Tuesday, November 18, 2014

Waiting for More

Being a child of the golden age of Disney, I can easily use one animated song or another to accurately describe each moment in my life. Lately, I had been feeling very Rapunzel to the tune of “When Will My Life Begin”. As a nanny I constantly think “I’ll do this with my own children” or “How will I handle that with my kids?” I realized about a month ago that it will be a solid decade before I get anywhere near the same situations with children of my own. The world will be so different then. How can I even compare life now to how life will be then? Then I get all existential and contemplative, realizing that I’m making all these plans for “some day”...

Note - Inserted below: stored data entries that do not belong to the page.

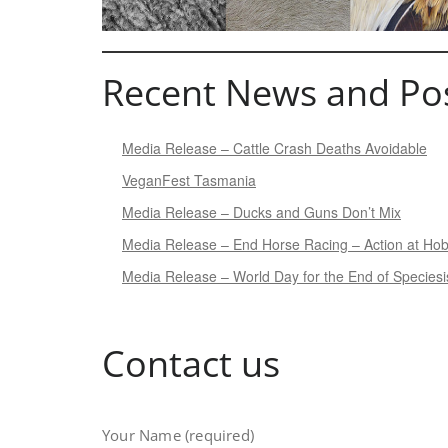
Recent News and Po
Media Release – Cattle Crash Deaths Avoidable
VeganFest Tasmania
Media Release – Ducks and Guns Don’t Mix
Media Release – End Horse Racing – Action at Ho
Media Release – World Day for the End of Species
Contact us
Your Name (required)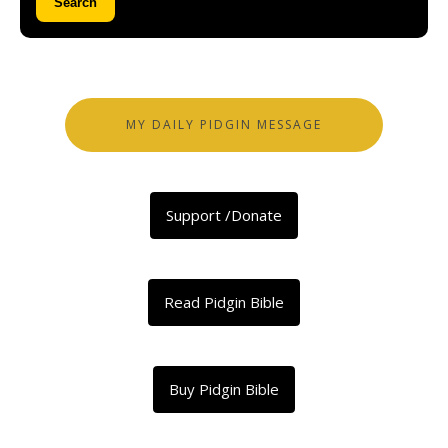
Search
MY DAILY PIDGIN MESSAGE
Support /Donate
Read Pidgin Bible
Buy Pidgin Bible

My Pinterest is filled with boards guided by the future. From DIY house tips for the home I’ll eventually buy to crafts I’ll make when I finally have access to a sewing machine to my dream wedding (HA!). I have plans to travel, to write a book, to grow old with my best friends. So much of daily life is dedicated to and dictated by the future that I seem to have forgotten to appreciate and acknowledge daily life.

Yes, my future adventures will be extraordinary and I hope to have someone special with me to experience all that. But for now I need to be happy with my life as it is, in all its mundane repetitiveness. I'm not saying that I should just settle or not look forward to anything. I just need to appreciate all I've been blessed with.

I love my jobs. The Kid is hysterical and his parents are so wonderful to me. I will never be able to fully express my appreciation to them for giving me the opportunity to be part of their family. And teaching…oh Lord. It is a continuous struggle but after the first few months I was so relieved to find that I really did love it. There is an overwhelmingly terrifying feeling when you first break into what you hope will be your career. That wave of “I’ve just spent thousands of dollars I didn’t have to learn how to do this….What if it sucks? What if I suck???” I’m sure you can imagine my immense relief when I realized that I not only loved being in the classroom, but I was good at it. Great doesn’t even begin to cover it.

Anyway, the point I’m trying to make is that I don’t need some grand vacation or whirlwind romance to have an adventurous life. I don’t need to wait for anything. On a daily basis I am responsible for any combination of 3 houses, 3 dogs, 3 cats, and a 10 year old boy. Add teaching high school to the mix and, well, I’m not sure I could handle much more of an adventure.